Die Lust des Bösen
Ab Donnerstag auf dem Markt
Nervenkitzel pur
bietet der Fall der jungen Profilerin im LKA Berlin: Die Autorin des
Buches ist promovierte Sozialwissenschaftlerin, die Hauptfigur, Lea Lands, die
erste weibliche Profilerin deutschlandweit. So lassen auch die Personenbeschreibungen
der Beteiligten tief in deren Seele blicken. Blaue Augen leuchten hier nicht
wie das Meer, sondern „klar und rein, mit einer unergründlichen Tiefe wie der
eines Menschen, der in weite Fernen schauen kann“. Und Haare fallen über die
Stirnhälfte, so dass sie „die eine Seite verschatten und der anderen
Gesichtshälfte ein unabhängiges Eigenleben verleihen“.
In
ihrem Beruf ist die Hauptperson eben ständig auf der Suche nach dem Bösen, das
tief innen in jedem Menschen schlummert. Fasziniert von den Serienkillern
dieser Welt analysiert sie mit Vorliebe auch den Massenmörder Adolf Hitler und
ist auf der Suche nach der Antwort nach dem „Warum?“. Spielend kann sie sich in
die Gedankengänge der grausamsten Menschen, die dieser Planet je gesehen hat,
hineinversetzen.
Zielstrebig
tritt sie ihre Stelle beim LKA Berlin an mit ihrem Kollegen Max Hofmann, einem
Polizisten aus Leib und Seele kurz vor seiner Pensionierung. Und einer ersten
Begegnung, welche alles andere als ermutigend ist. Sehr klischeehaft und in
zahlreichen Krimis ein gerne verwendetes Thema. Ein alter Kollege mit einer
bissigen, rauen Fassade, welche – ganz vorhersehbar – von der jungen Kollegin
zum Einsturz gebracht wird. Allerdings steckt hinter diesem Fall ein ganz
besonders tiefer Abgrund, den es zu enthüllen gilt.
Auffallend
sind zahlreiche Schilderungen, welche versuchen die radikalen Gruppierungen von
der rechten Partei abzugrenzen und sie als Einzelkämpfer, welche nichts mit dem
heutigen nationalsozialistischen Gedankengut zu tun haben zu bagatellisierren.

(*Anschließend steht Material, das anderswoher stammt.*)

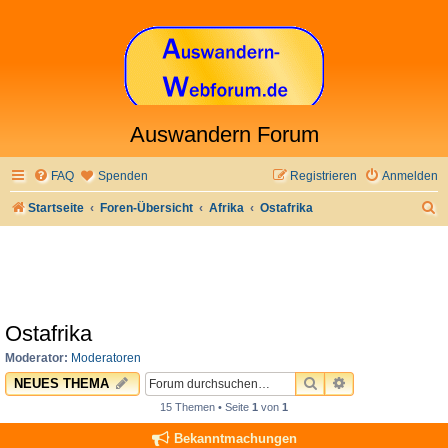
Auswandern Forum
FAQ
Spenden
Registrieren
Anmelden
S
Startseite
Foren-Übersicht
Afrika
Ostafrika
u
c
h
e
Ostafrika
Moderator:
Moderatoren
SUCHE
ERWEITERTE 
NEUES THEMA
15 Themen • Seite
1
von
1
Bekanntmachungen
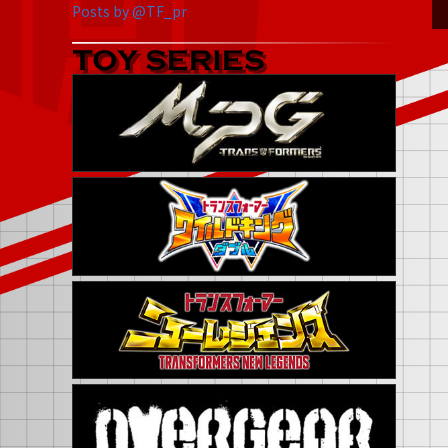
Posts by @TF_pr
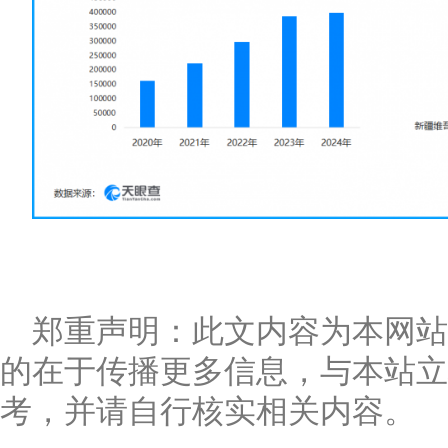
郑重声明：此文内容为本网
的在于传播更多信息，与本站立
考，并请自行核实相关内容。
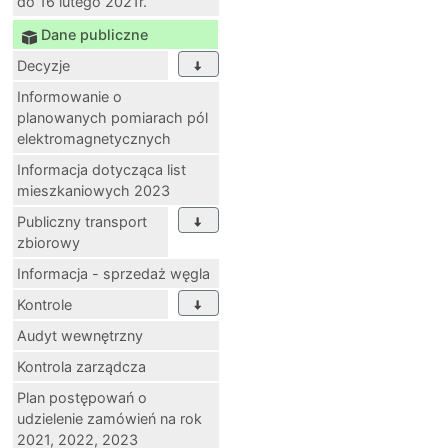
do 16 lutego 2021r.
Dane publiczne
Decyzje
Informowanie o
planowanych pomiarach pól
elektromagnetycznych
Informacja dotycząca list
mieszkaniowych 2023
Publiczny transport
zbiorowy
Informacja - sprzedaż węgla
Kontrole
Audyt wewnętrzny
Kontrola zarządcza
Plan postępowań o
udzielenie zamówień na rok
2021, 2022, 2023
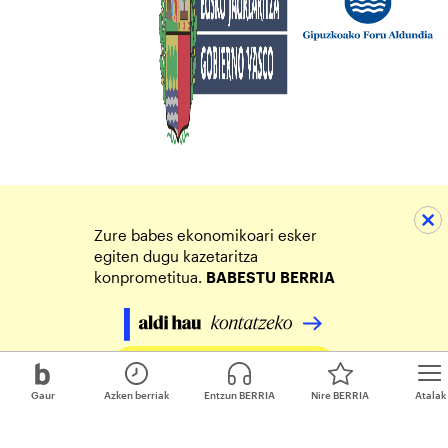
Zure babes ekonomikoari esker
egiten dugu kazetaritza
konprometitua.
BABESTU
BERRIA
Egin zure ekarpena
Gaur
Azken berriak
Entzun BERRIA
Nire BERRIA
Atalak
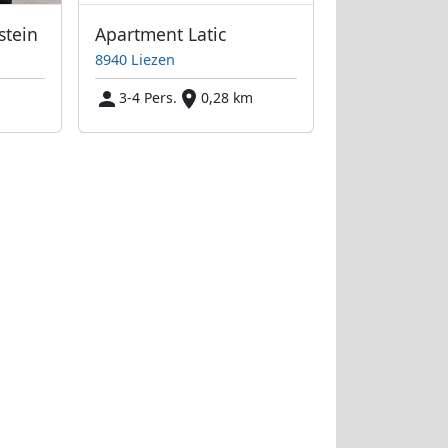
stein
Apartment Latic
8940 Liezen
3-4 Pers.
0,28 km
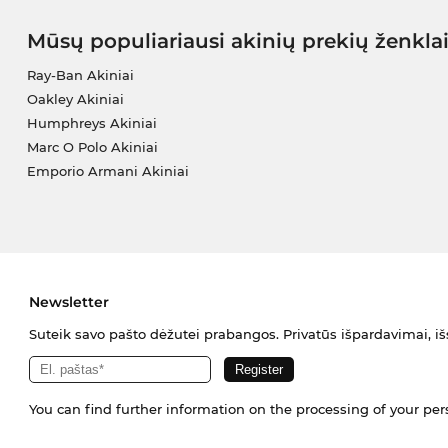
Mūsų populiariausi akinių prekių ženkla
Ray-Ban Akiniai
Oakley Akiniai
Humphreys Akiniai
Marc O Polo Akiniai
Emporio Armani Akiniai
Newsletter
Suteik savo pašto dėžutei prabangos. Privatūs išpardavimai, išs
You can find further information on the processing of your pe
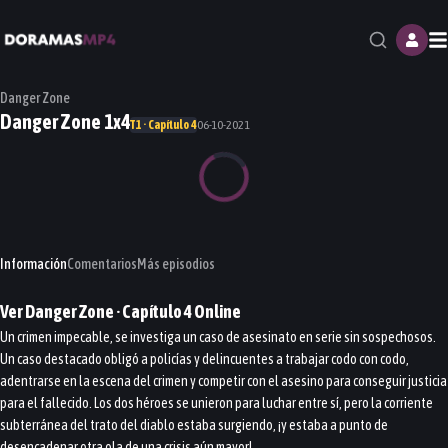
M
Danger Zone
Danger Zone 1x4
T1 · Capítulo 4
06-10-2021
Información
Comentarios
Más episodios
Ver
Danger Zone
· Capítulo
4
Online
Un crimen impecable, se investiga un caso de asesinato en serie sin sospechosos.
Un caso destacado obligó a policías y delincuentes a trabajar codo con codo,
adentrarse en la escena del crimen y competir con el asesino para conseguir justicia
para el fallecido. Los dos héroes se unieron para luchar entre sí, pero la corriente
subterránea del trato del diablo estaba surgiendo, ¡y estaba a punto de
desencadenar otra ola de una crisis aún mayor!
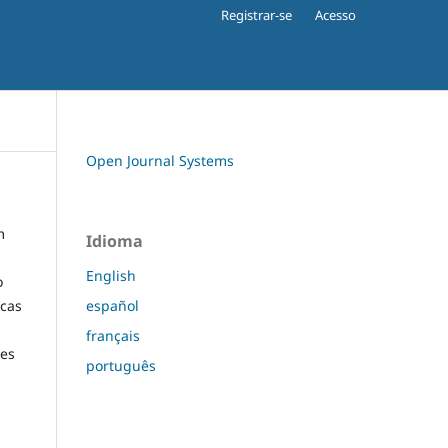
Registrar-se
Acesso
Open Journal Systems
m
Idioma
English
o
español
icas
français
res
português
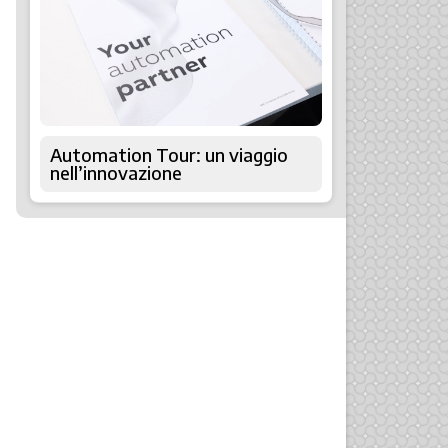
Automation Tour: un viaggio
nell’innovazione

Was doch gelegentlich den Anschein vermitteln könnte, die Autorin wolle die
Ziele der „Neuen“ Partei rechtfertigen.
Sehr
schnell absehbar ist auch, wer der Täter ist. Täter und Opferrollen stehen
fest. Was der Spannung allerdings keinen Abbruch tut, geht es hier doch darum,
die Seelenleben zu erforschen, die Motive zu ergründen und zugleich um eine
Suche nach Träumen und einem vergessenen Reich. Es gilt, Einblick in die
Gedanken eines grausamen Sadisten und seiner kranken Fantasien zu gewinnen.

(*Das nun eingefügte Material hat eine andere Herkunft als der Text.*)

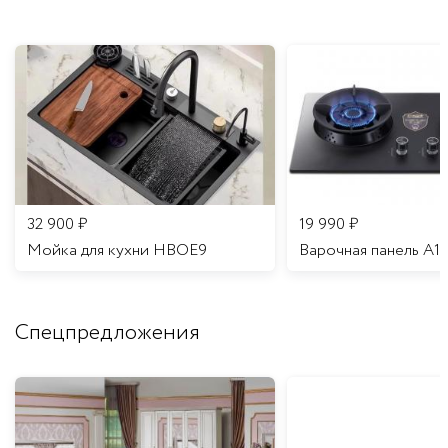
32 900
₽
19 990
₽
Мойка для кухни HBOE9
Варочная панель A1
Спецпредложения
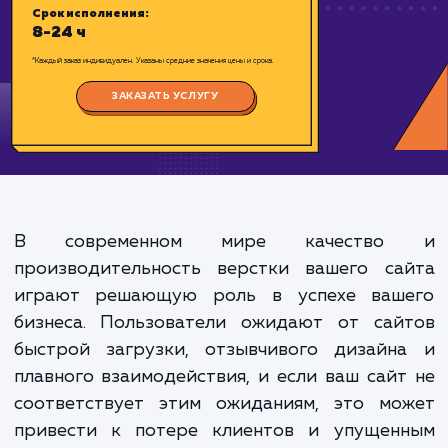
Цена:
4000-12000 ₽
Срок исполнения:
8-24 ч
*Каждый заказ индивидуален. Указаны средние значения цены и срока.
ЗАКАЗАТЬ УСЛУГУ
В современном мире качеств
производительность верстки вашего са
играют решающую роль в успехе ваш
бизнеса. Пользователи ожидают от сай
быстрой загрузки, отзывчивого дизайн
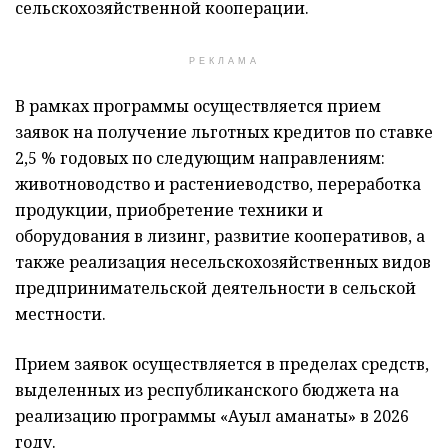
сельскохозяйственной кооперации.
РЕКЛАМА
В рамках программы осуществляется прием
заявок на получение льготных кредитов по ставке
2,5 % годовых по следующим направлениям:
животноводство и растениеводство, переработка
продукции, приобретение техники и
оборудования в лизинг, развитие кооперативов, а
также реализация несельскохозяйственных видов
предпринимательской деятельности в сельской
местности.
Прием заявок осуществляется в пределах средств,
выделенных из республиканского бюджета на
реализацию программы «Ауыл аманаты» в 2026
году.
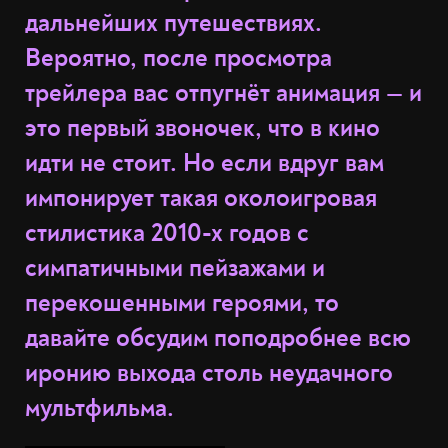
дальнейших путешествиях.
Вероятно, после просмотра
трейлера вас отпугнёт анимация — и
это первый звоночек, что в кино
идти не стоит. Но если вдруг вам
импонирует такая околоигровая
стилистика 2010-х годов с
симпатичными пейзажами и
перекошенными героями, то
давайте обсудим поподробнее всю
иронию выхода столь неудачного
мультфильма.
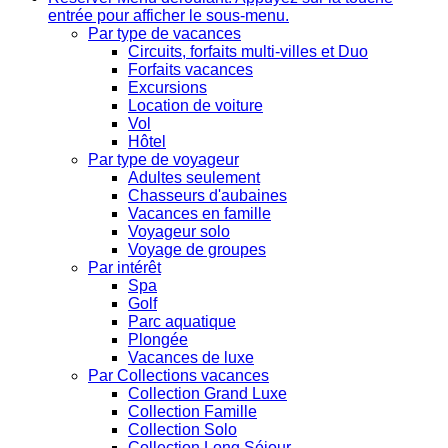
entrée pour afficher le sous-menu.
Par type de vacances
Circuits, forfaits multi-villes et Duo
Forfaits vacances
Excursions
Location de voiture
Vol
Hôtel
Par type de voyageur
Adultes seulement
Chasseurs d'aubaines
Vacances en famille
Voyageur solo
Voyage de groupes
Par intérêt
Spa
Golf
Parc aquatique
Plongée
Vacances de luxe
Par Collections vacances
Collection Grand Luxe
Collection Famille
Collection Solo
Collection Long Séjour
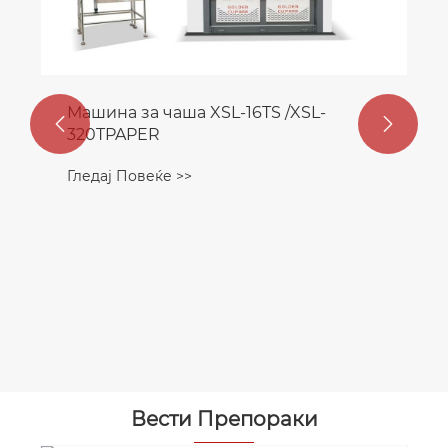


Вести Препораки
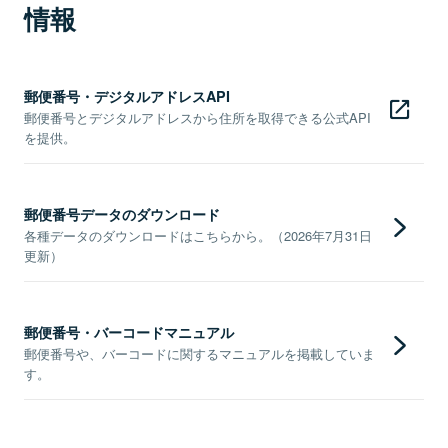
情報
郵便番号・デジタルアドレスAPI
郵便番号とデジタルアドレスから住所を取得できる公式API
を提供。
郵便番号データのダウンロード
各種データのダウンロードはこちらから。（2026年7月31日
更新）
郵便番号・バーコードマニュアル
郵便番号や、バーコードに関するマニュアルを掲載していま
す。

Glücklicherweise werden die Schilderungen
eines bestialischen Mordes auf ein paar wenige Seiten reduziert, um das Werk
nicht in ein blutlüsternes Niveau absinken zu lassen. Zwischendurch wird der
Thriller sogar ausgesprochen erotisch und dann wieder grenzenlos brutal. Ein
gelungener Schwenk zwischen Handlungsorten und Zielpersonen, eine
Liebesgeschichte und den tiefen Abgründen der menschlichen Seele. Was alles in
allem dem Aufbau des Spannungsbogens zu Gute kommt.
Zwischendurch
sind die Ermittlungen etwa unschlüssig.
Die Autorin macht diese Lücken aber durch die flüssige Art zu schreiben wieder
wett. In den letzten Kapiteln überschlagen sich die Ereignisse, es kommen neue
Aspekte hinzu. Das Ende wirkt etwas hektisch, als wäre nicht mehr genügend
Platz in dem Buch gewesen oder keine Zeit mehr geblieben. Dabei hätte der Leser
gegen ein Weiterlesen der spannenden Lektüre sicher keine Einwände.
Offen
und somit Gedanken anregend für den Leser bleibt auch, ob es der Profilerin am
Ende gelingt, eines der wichtigsten Prinzipien ihres Berufes zu beherzigen.
Profiler müssen umschalten können und Distanz halten zwischen den Schicksalen
der Familien und dem Privatleben. Denn „Wer mit Ungeheuern kämpft, mag zusehen,
dass er nicht dabei zum Ungeheuer wird. Und wenn du lange in einen Abgrund
blickst, blickt der Abgrund auch in dich hinein“ (Friedrich Nietzsche)
Der Thriller gibt
Einblicke in die Psyche des Menschen, nebenbei enthält er informative Hinweise
über die Historie und das Gedankengut der rechten Szene. In erster Linie aber
ist es in psychologisch fundiertes, spannendes, facettenreiches und zugleich
sinnliches Werk.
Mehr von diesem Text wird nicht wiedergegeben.